Start of SUPPLIED RECORDS
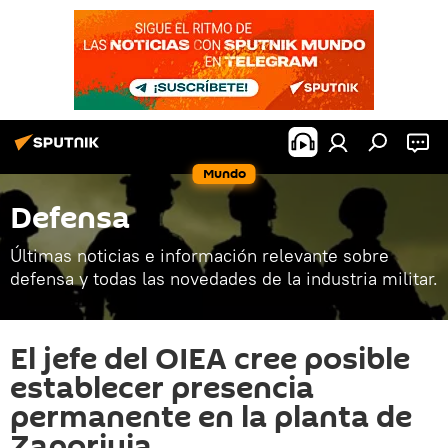
Mundo
Defensa
Últimas noticias e información relevante sobre
defensa y todas las novedades de la industria militar.
El jefe del OIEA cree posible
establecer presencia
permanente en la planta de
Zaporiyia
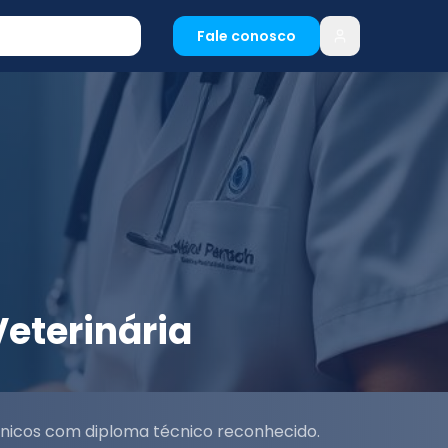
Fale conosco
eterinária
línicos com diploma técnico reconhecido.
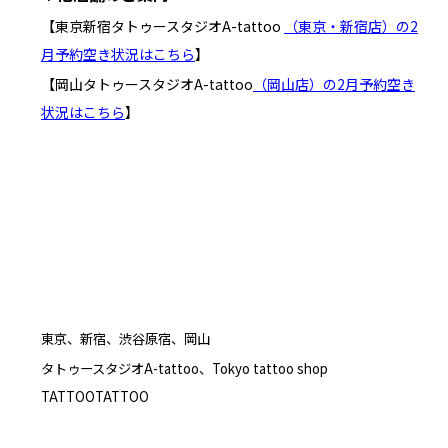
【東京新宿タトゥースタジオA-tattoo
（東京・新宿店）の2
月予約空き状況はこちら
】
【岡山タトゥースタジオA-tattoo
（岡山店）の2月予約空き
状況はこちら
】
東京、新宿、渋谷原宿、岡山
タトゥースタジオA-tattoo、Tokyo tattoo shop
TATTOOTATTOO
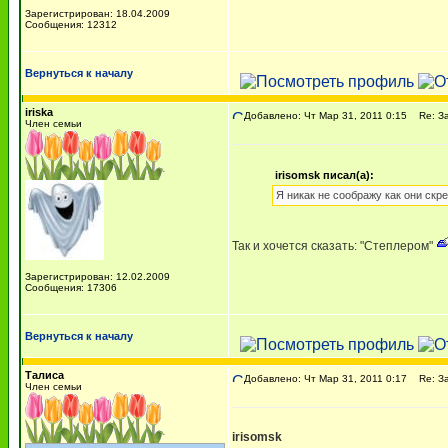
Зарегистрирован: 18.04.2009
Сообщения: 12312
Вернуться к началу
iriska
Добавлено: Чт Мар 31, 2011 0:15
Re: За
Член семьи
irisomsk писал(а):
Я никак не соображу как они скр
Так и хочется сказать: "Степлером"
Зарегистрирован: 12.02.2009
Сообщения: 17306
Вернуться к началу
Талиса
Добавлено: Чт Мар 31, 2011 0:17
Re: За
Член семьи
irisomsk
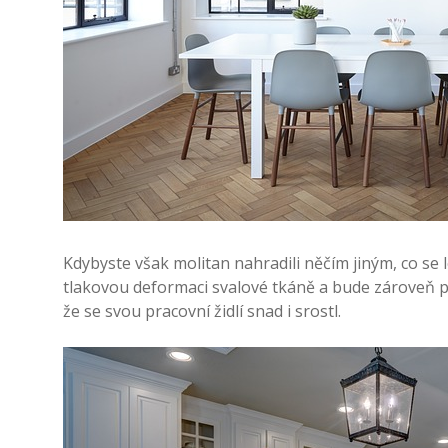
Kdybyste však molitan nahradili něčím jiným, co se 
tlakovou deformaci svalové tkáně a bude zároveň p
že se svou pracovní židlí snad i srostl.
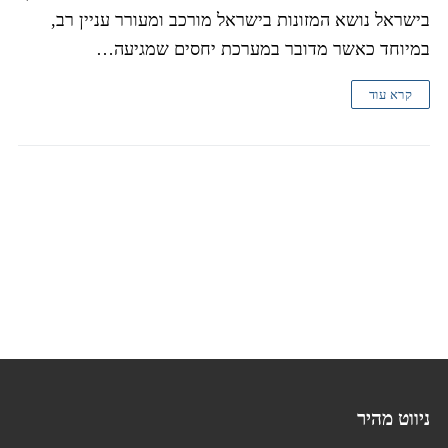
בישראל נושא המזונות בישראל מורכב ומעורר עניין רב,
במיוחד כאשר מדובר במערכת יחסים שמגיעה…
קרא עוד
ניווט מהיר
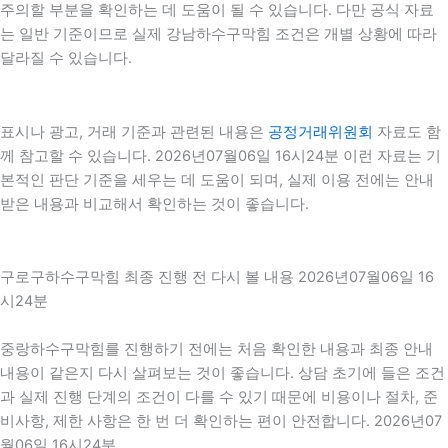
주의할 부분을 확인하는 데 도움이 될 수 있습니다. 다만 공식 자료
는 일반 기준이므로 실제 강남하수구막힘 조건은 개별 상황에 따라
달라질 수 있습니다.
표시나 광고, 거래 기준과 관련된 내용은
공정거래위원회
자료도 함
께 참고할 수 있습니다. 2026년07월06일 16시24분 이런 자료는 기
본적인 판단 기준을 세우는 데 도움이 되며, 실제 이용 전에는 안내
받은 내용과 비교해서 확인하는 것이 좋습니다.
구로구하수구막힘 최종 진행 전 다시 볼 내용 2026년07월06일 16
시24분
중랑하수구막힘를 진행하기 전에는 처음 확인한 내용과 최종 안내
내용이 같은지 다시 살펴보는 것이 좋습니다. 상담 초기에 들은 조건
과 실제 진행 단계의 조건이 다를 수 있기 때문에 비용이나 절차, 준
비사항, 제한 사항은 한 번 더 확인하는 편이 안전합니다. 2026년07
월06일 16시24분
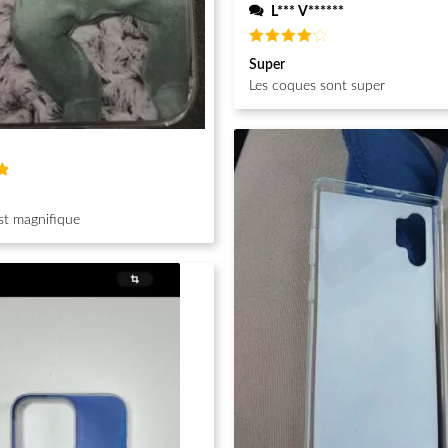
L*** V******
Note
4
Super
sur 5
Les coques sont super
st magnifique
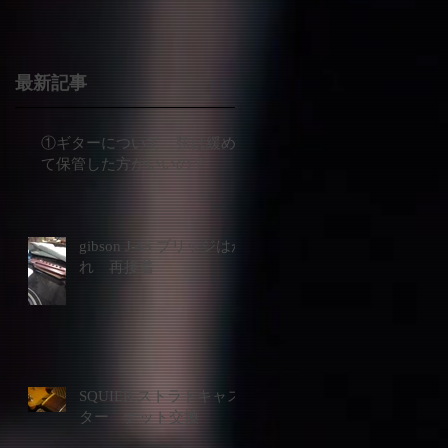
ワ
最新記事
①ギターについて 弦は緩め
て保管した方がいいの？
gibson J-45 ブリッジはが
れ 再接着
SQUIER ストラトキャス
ター ナット交換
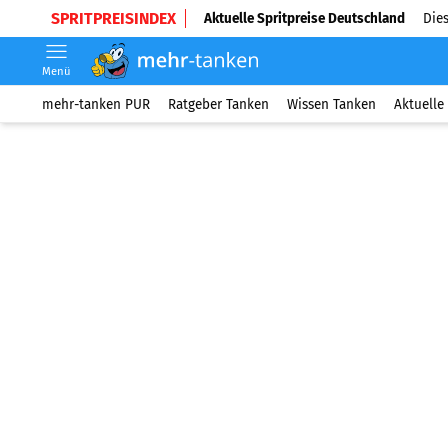
SPRITPREISINDEX
Aktuelle Spritpreise Deutschland
Dies
Menü
mehr-tanken PUR
Ratgeber Tanken
Wissen Tanken
Aktuelle 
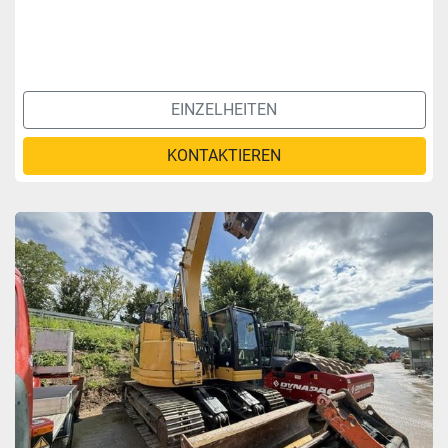
EINZELHEITEN
KONTAKTIEREN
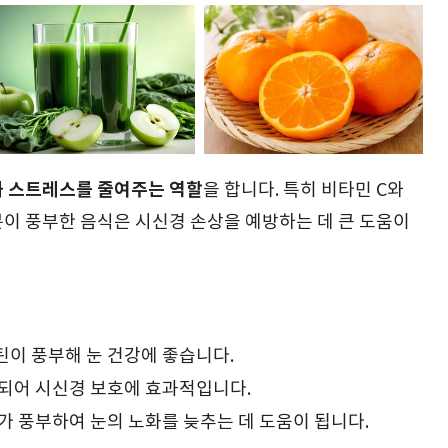
화 스트레스를 줄여주는 역할
을 합니다. 특히 비타민 C와
분이 풍부한 음식은 시신경 손상을 예방하는 데 큰 도움이
틴이 풍부해 눈 건강에 좋습니다.
함유되어 시신경 보호에 효과적입니다.
C가 풍부하여 눈의 노화를 늦추는 데 도움이 됩니다.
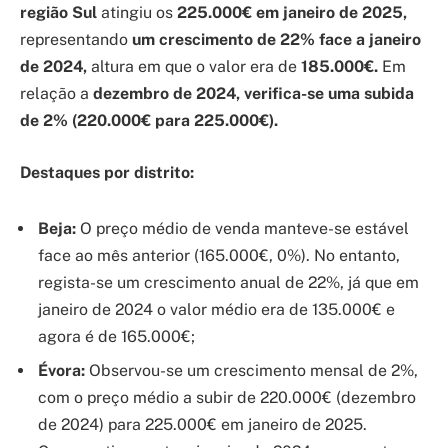
região Sul
atingiu os
225.000€
em janeiro de 2025,
representando
um crescimento de 22% face a janeiro
de 2024,
altura em que o valor era de
185.000€.
Em
relação a
dezembro de 2024, verifica-se uma subida
de 2% (220.000€ para 225.000€).
Destaques por distrito:
Beja:
O preço médio de venda manteve-se estável
face ao mês anterior (165.000€, 0%). No entanto,
regista-se um crescimento anual de 22%, já que em
janeiro de 2024 o valor médio era de 135.000€ e
agora é de 165.000€;
Évora:
Observou-se um crescimento mensal de 2%,
com o preço médio a subir de 220.000€ (dezembro
de 2024) para 225.000€ em janeiro de 2025.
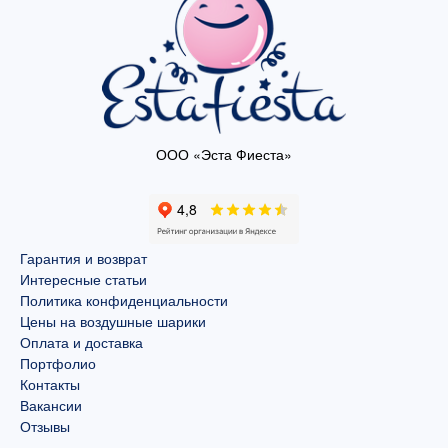
ООО «Эста Фиеста»
Гарантия и возврат
Интересные статьи
Политика конфиденциальности
Цены на воздушные шарики
Оплата и доставка
Портфолио
Контакты
Вакансии
Отзывы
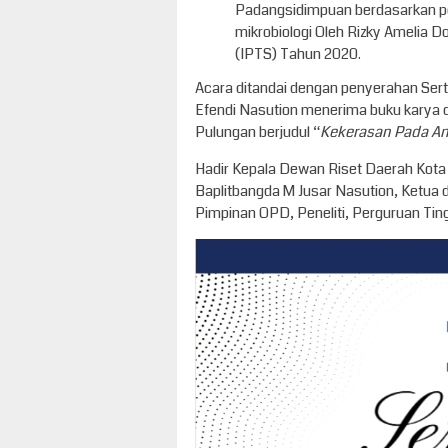
Padangsidimpuan berdasarkan p
mikrobiologi Oleh Rizky Amelia Do
(IPTS) Tahun 2020.
Acara ditandai dengan penyerahan Serti
Efendi Nasution menerima buku karya 
Pulungan berjudul “
Kekerasan Pada Ana
Hadir Kepala Dewan Riset Daerah Kot
Baplitbangda M Jusar Nasution, Ketua
Pimpinan OPD, Peneliti, Perguruan Tingg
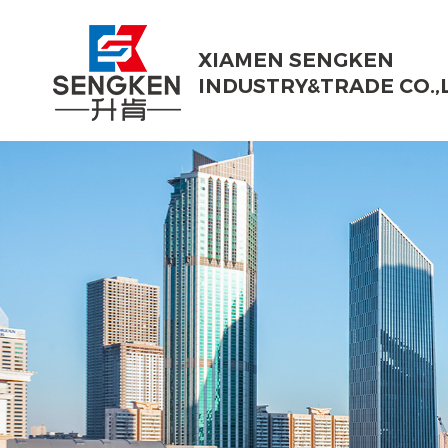
XIAMEN SENGKEN
INDUSTRY&TRADE CO.,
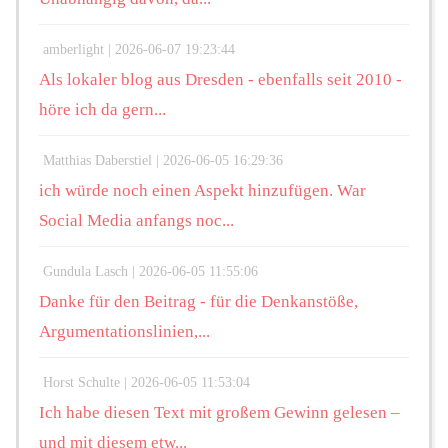
amberlight |
2026-06-07 19:23:44
Als lokaler blog aus Dresden - ebenfalls seit 2010 -
höre ich da gern...
Matthias Daberstiel |
2026-06-05 16:29:36
ich würde noch einen Aspekt hinzufügen. War
Social Media anfangs noc...
Gundula Lasch |
2026-06-05 11:55:06
Danke für den Beitrag - für die Denkanstöße,
Argumentationslinien,...
Horst Schulte |
2026-06-05 11:53:04
Ich habe diesen Text mit großem Gewinn gelesen –
und mit diesem etw...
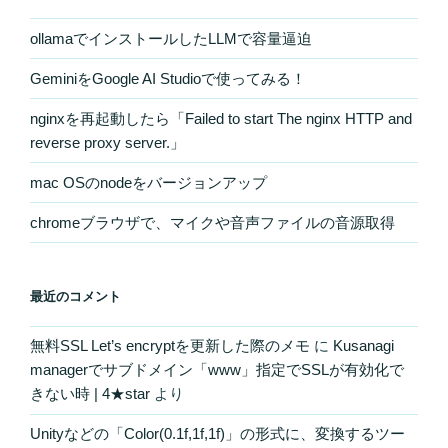
ollamaでインストールしたLLMで容量逼迫
GeminiをGoogle AI Studioで使ってみる！
nginxを再起動したら「Failed to start The nginx HTTP and
reverse proxy server.」
mac OSのnodeをバージョンアップ
chromeブラウザで、マイクや音声ファイルの音源取得
最近のコメント
無料SSL Let’s encryptを更新した際のメモ
に
Kusanagi
managerでサブドメイン「www」指定でSSLが有効化で
きない時 | 4★star
より
Unityなどの「Color(0.1f,1f,1f)」の形式に、変換するツー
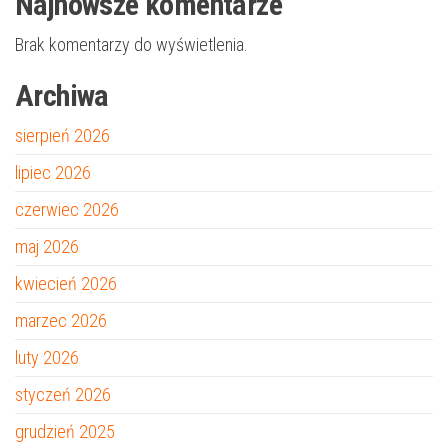
Najnowsze komentarze
Brak komentarzy do wyświetlenia.
Archiwa
sierpień 2026
lipiec 2026
czerwiec 2026
maj 2026
kwiecień 2026
marzec 2026
luty 2026
styczeń 2026
grudzień 2025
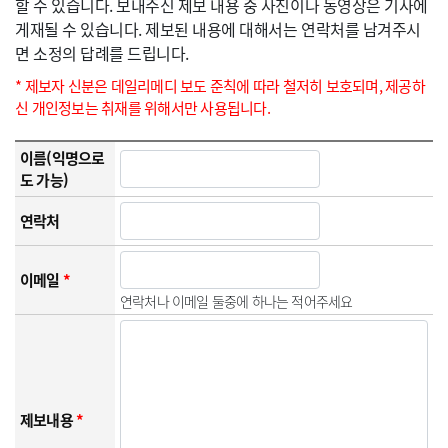
할 수 있습니다. 보내주신 제보 내용 중 사진이나 동영상은 기사에
게재될 수 있습니다. 제보된 내용에 대해서는 연락처를 남겨주시
면 소정의 답례를 드립니다.
* 제보자 신분은 데일리메디 보도 준칙에 따라 철저히 보호되며, 제공하
신 개인정보는 취재를 위해서만 사용됩니다.
이름(익명으로
도 가능)
연락처
이메일
*
연락처나 이메일 둘중에 하나는 적어주세요
제보내용
*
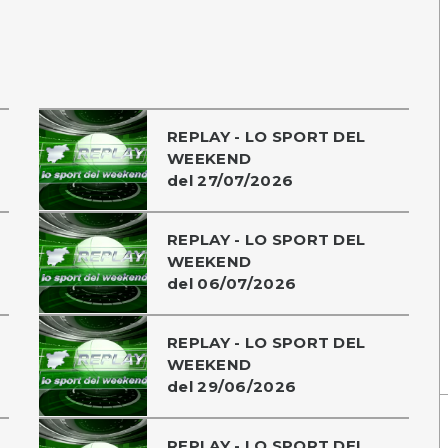
REPLAY - LO SPORT DEL
WEEKEND
del 27/07/2026
REPLAY - LO SPORT DEL
WEEKEND
del 06/07/2026
REPLAY - LO SPORT DEL
WEEKEND
del 29/06/2026
REPLAY - LO SPORT DEL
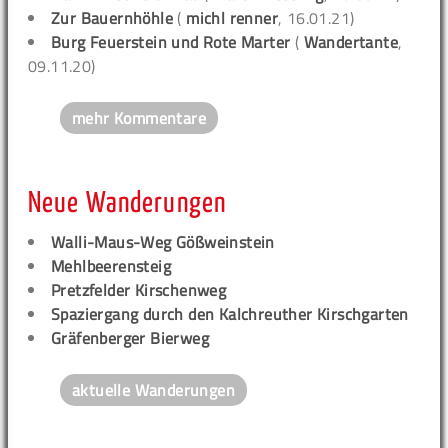
Zur Bauernhöhle
(
michl renner
, 16.01.21)
Burg Feuerstein und Rote Marter
(
Wandertante
,
09.11.20)
mehr Kommentare
Neue Wanderungen
Walli-Maus-Weg Gößweinstein
Mehlbeerensteig
Pretzfelder Kirschenweg
Spaziergang durch den Kalchreuther Kirschgarten
Gräfenberger Bierweg
aktuelle Wanderungen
End of SUPPLIED RECORDS
Every line from the one containing "styczeń 2026" through the end of the entries above is to be copied exactly; pictures are to be left out.

**EXPECTED OUTPUT**
styczeń 2026
grudzień 2025
할 수 있습니다. 보내주신 제보 내용 중 사진이나 동영상은 기사에
게재될 수 있습니다. 제보된 내용에 대해서는 연락처를 남겨주시
면 소정의 답례를 드립니다.
* 제보자 신분은 데일리메디 보도 준칙에 따라 철저히 보호되며, 제공하
신 개인정보는 취재를 위해서만 사용됩니다.
이름(익명으로
도 가능)
연락처
이메일
*
연락처나 이메일 둘중에 하나는 적어주세요
제보내용
*
REPLAY - LO SPORT DEL
WEEKEND
del 27/07/2026
REPLAY - LO SPORT DEL
WEEKEND
del 06/07/2026
REPLAY - LO SPORT DEL
WEEKEND
del 29/06/2026
REPLAY - LO SPORT DEL
Zur Bauernhöhle
(
michl renner
, 16.01.21)
Burg Feuerstein und Rote Marter
(
Wandertante
,
09.11.20)
mehr Kommentare
Neue Wanderungen
Walli-Maus-Weg Gößweinstein
Mehlbeerensteig
Pretzfelder Kirschenweg
Spaziergang durch den Kalchreuther Kirschgarten
Gräfenberger Bierweg
aktuelle Wanderungen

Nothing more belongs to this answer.